Probably the Dwarves, as another of its names is Men-i-Naugrim, the Road of the Dwarves...

Men-i-Naugrim, the Dwarf Road is the Old Forest Road described in The Hobbit, Chapter 7.

UT - Part 3, 1: The Disaster of the Gladden Fields - Note 14
 
Thank you - it'll go on my specially extended bell-shelf...:p

Who was failed by a sandastan?

(Quote, please.)
 
Thank you - it'll go on my specially extended bell-shelf...:p

Who was failed by a sandastan?

(Quote, please.)

I think I know this, but I was hoping someone else would step forward, as I don't have another question ready yet!

If we haven't had an answer by Monday, I'll post my guess.
 
Thank you - it'll go on my specially extended bell-shelf...:p

Who was failed by a sandastan?

(Quote, please.)

Unfinished Tales said:
In the dimmed light their number could only be guessed, but the Dúnedain were plainly many times, even to ten times, outnumbered. Isildur commanded a thangail[16] to be drawn up, a shield-wall of two serried ranks that could be bent back at either end if outflanked, until at need it became a closed ring.

Unfinished Tales said:
Thangail ‘shield-fence’ was the name of this formation in Sindarin, the normal spoken language of Elendil’s people; its ‘official’ name in Quenya was sandastan ‘shield-barrier’, derived from primitive thandā ‘shield’ and stama- ‘bar, exclude’. The Sindarin word used a different second element: cail, a fence or palisade of spikes and sharp stakes.

And, of course, the sandastan wasn't sufficient. The entire company were killed there, save for Othar and his companion, and Isildur.

Since Isildur commanded it formed, and it wasn't sufficient to protect him, so he had to flee, made invisible by the One Ring, I think it's fair to say that Isildur is the one failed by a sandastan.
 
Excellentamundo, pd - a bell cast from Orc arrow-heads goes to you, and the privilege of setting the next question...:)
 
Excellentamundo, pd - a bell cast from Orc arrow-heads goes to you, and the privilege of setting the next question...:)

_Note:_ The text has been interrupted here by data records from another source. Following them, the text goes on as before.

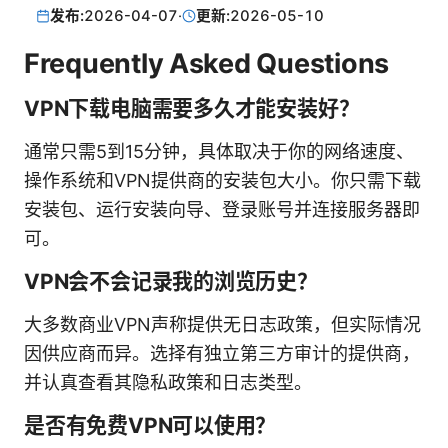
发布:
2026-04-07
·
更新:
2026-05-10
Frequently Asked Questions
VPN下载电脑需要多久才能安装好？
通常只需5到15分钟，具体取决于你的网络速度、
操作系统和VPN提供商的安装包大小。你只需下载
安装包、运行安装向导、登录账号并连接服务器即
可。
VPN会不会记录我的浏览历史？
大多数商业VPN声称提供无日志政策，但实际情况
因供应商而异。选择有独立第三方审计的提供商，
并认真查看其隐私政策和日志类型。
是否有免费VPN可以使用？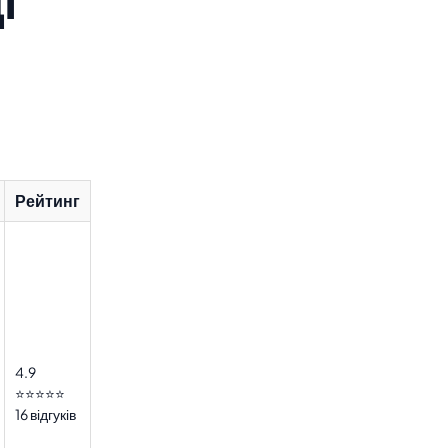
Рейтинг
4.9
⭐⭐⭐⭐⭐
16 відгуків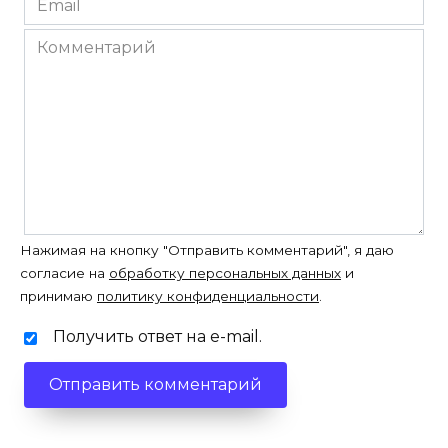
*
Комментарий
Нажимая на кнопку "Отправить комментарий", я даю
согласие на
обработку персональных данных
и
принимаю
политику конфиденциальности
.
Получить ответ на e-mail.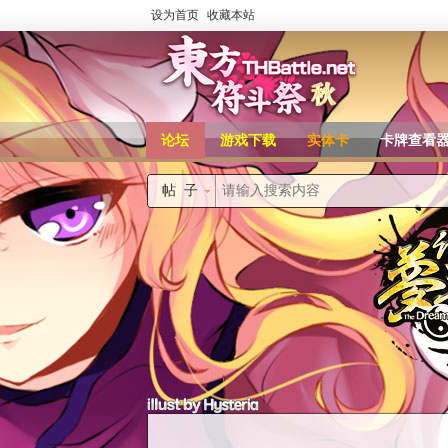
设为首页
收藏本站
论坛
游戏下载
实体卡
卡牌查看
帖子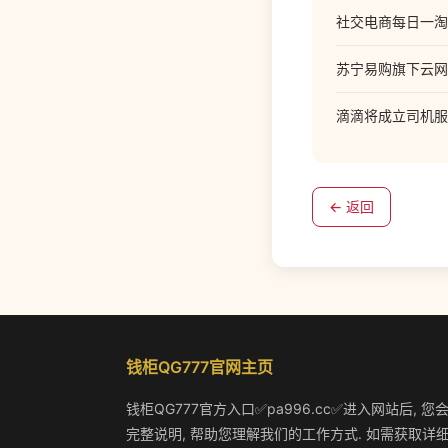
社交电商每日一淘完
苏宁易购旗下云网万
滴滴将成立司机服
← 返回
钱柜QG777官网主页
钱柜QG777官方入口✅pa996.cc✅进入网站后,
完整说明, 帮助您理解我们的工作方式. 如需获取详细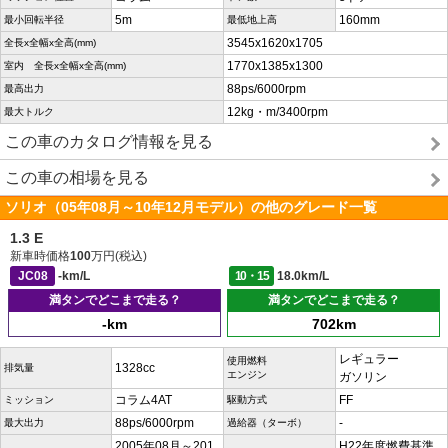
5m
160mm
最小回転半径
最低地上高
3545x1620x1705
全長x全幅x全高(mm)
1770x1385x1300
室内 全長x全幅x全高(mm)
88ps/6000rpm
最高出力
12kg・m/3400rpm
最大トルク
この車のカタログ情報を見る
この車の相場を見る
ソリオ（05年08月～10年12月モデル）の他のグレード一覧
1.3 E
新車時価格
100
万円(税込)
JC08
-km/L
10・15
18.0km/L
満タンでどこまで走る？
満タンでどこまで走る？
-km
702km
レギュラー
使用燃料
1328cc
排気量
エンジン
ガソリン
コラム4AT
FF
ミッション
駆動方式
88ps/6000rpm
-
最大出力
過給器（ターボ）
2005年08月～201
H22年度燃費基準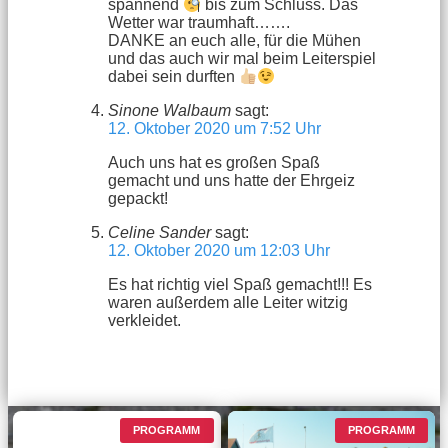
spannend
bis zum Schluss. Das
Wetter war traumhaft…….
DANKE an euch alle, für die Mühen
und das auch wir mal beim Leiterspiel
dabei sein durften
Sinone Walbaum
sagt:
12. Oktober 2020 um 7:52 Uhr
Auch uns hat es großen Spaß
gemacht und uns hatte der Ehrgeiz
gepackt!
Celine Sander
sagt:
12. Oktober 2020 um 12:03 Uhr
Es hat richtig viel Spaß gemacht!!! Es
waren außerdem alle Leiter witzig
verkleidet.
PROGRAMM
PROGRAMM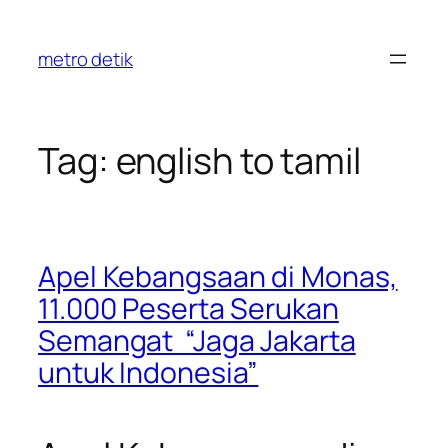
Skip
to
metro detik
content
Tag:
english to tamil
Apel Kebangsaan di Monas,
11.000 Peserta Serukan
Semangat “Jaga Jakarta
untuk Indonesia”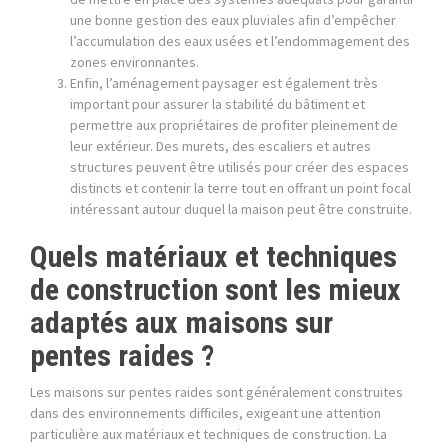
une bonne gestion des eaux pluviales afin d’empêcher
l’accumulation des eaux usées et l’endommagement des
zones environnantes.
Enfin, l’aménagement paysager est également très
important pour assurer la stabilité du bâtiment et
permettre aux propriétaires de profiter pleinement de
leur extérieur. Des murets, des escaliers et autres
structures peuvent être utilisés pour créer des espaces
distincts et contenir la terre tout en offrant un point focal
intéressant autour duquel la maison peut être construite.
Quels matériaux et techniques
de construction sont les mieux
adaptés aux maisons sur
pentes raides ?
Les maisons sur pentes raides sont généralement construites
dans des environnements difficiles, exigeant une attention
particulière aux matériaux et techniques de construction. La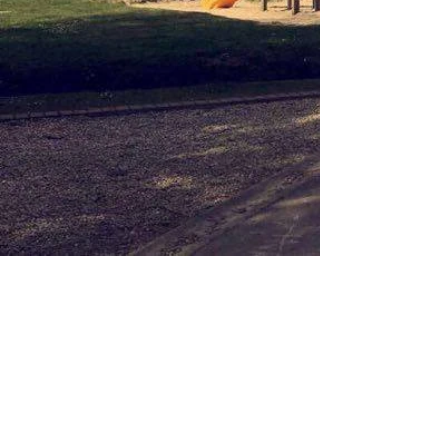
Verhuur
materiaal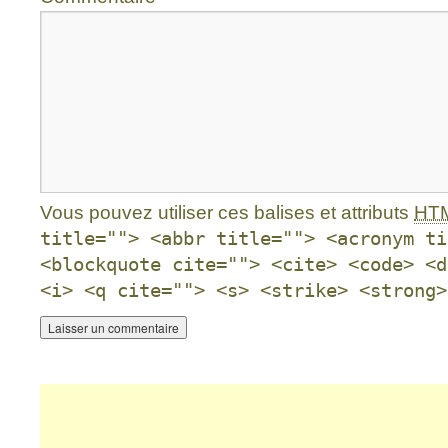
Vous pouvez utiliser ces balises et attributs
HT
title=""> <abbr title=""> <acronym ti
<blockquote cite=""> <cite> <code> <d
<i> <q cite=""> <s> <strike> <strong>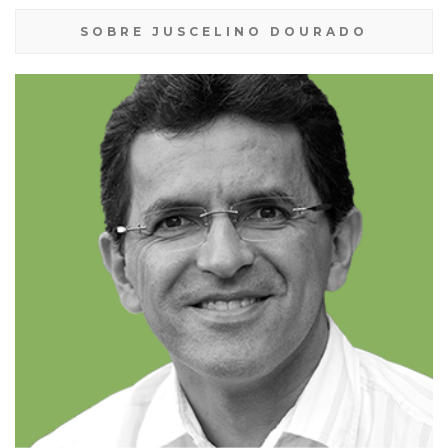
SOBRE JUSCELINO DOURADO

Thank you. A slightly cross-genre question from me.

If Rupert Brooke managed to visit Bag-End, at what hour might Bilbo get out the honey?

A quote (or two if you wish) would be welcome.
 
Well, the answer to the question would depend on how far in advance Bilbo liked to prepare, I suppose? Given that in the Hobbit, he showed a distaste for being flustered, I imagine he'd like to give himself at least five minutes, so how about two forty-five?

On the other hand, if I remember right, in Brooke's poem the clock was stuck at ten to three, so that time might bear no relevance to the timing of his appetites; he might expect tea at pretty much any hour of the day. You know what poets are like. So I imagine that Bilbo, in anticipation of the arrival of such a distinguished but unpredictable visitor, would have the honey on the table permanently, and would probably not go to bed, but sit up by the door so as not to answer it in his nightshirt, should the literary genius choose one of the hours of darkness to make his call.
 
Well, the answer to the question would depend on how far in advance Bilbo liked to prepare, I suppose? Given that in the Hobbit, he showed a distaste for being flustered, I imagine he'd like to give himself at least five minutes, so how about two forty-five?

On the other hand, if I remember right, in Brooke's poem the clock was stuck at ten to three, so that time might bear no relevance to the timing of his appetites; he might expect tea at pretty much any hour of the day. You know what poets are like. So I imagine that Bilbo, in anticipation of the arrival of such a distinguished but unpredictable visitor, would have the honey on the table permanently, and would probably not go to bed, but sit up by the door so as not to answer it in his nightshirt, should the literary genius choose one of the hours of darkness to make his call.

You seem to have all the information needed to answer the question, except the right Tolkien quote.
 
Might have to leave the quote(s) to someone else.

I said you had all the information needed — I didn't say you'd given the right answer, even without a quote. The right quote will also give you the answer...
 
I said you had all the information needed — I didn't say you'd given the right answer, even without a quote. The right quote will also give you the answer...

Unsurprisingly, I'm looking for a quote from "The Hobbit". I thought this was a relatively easy question!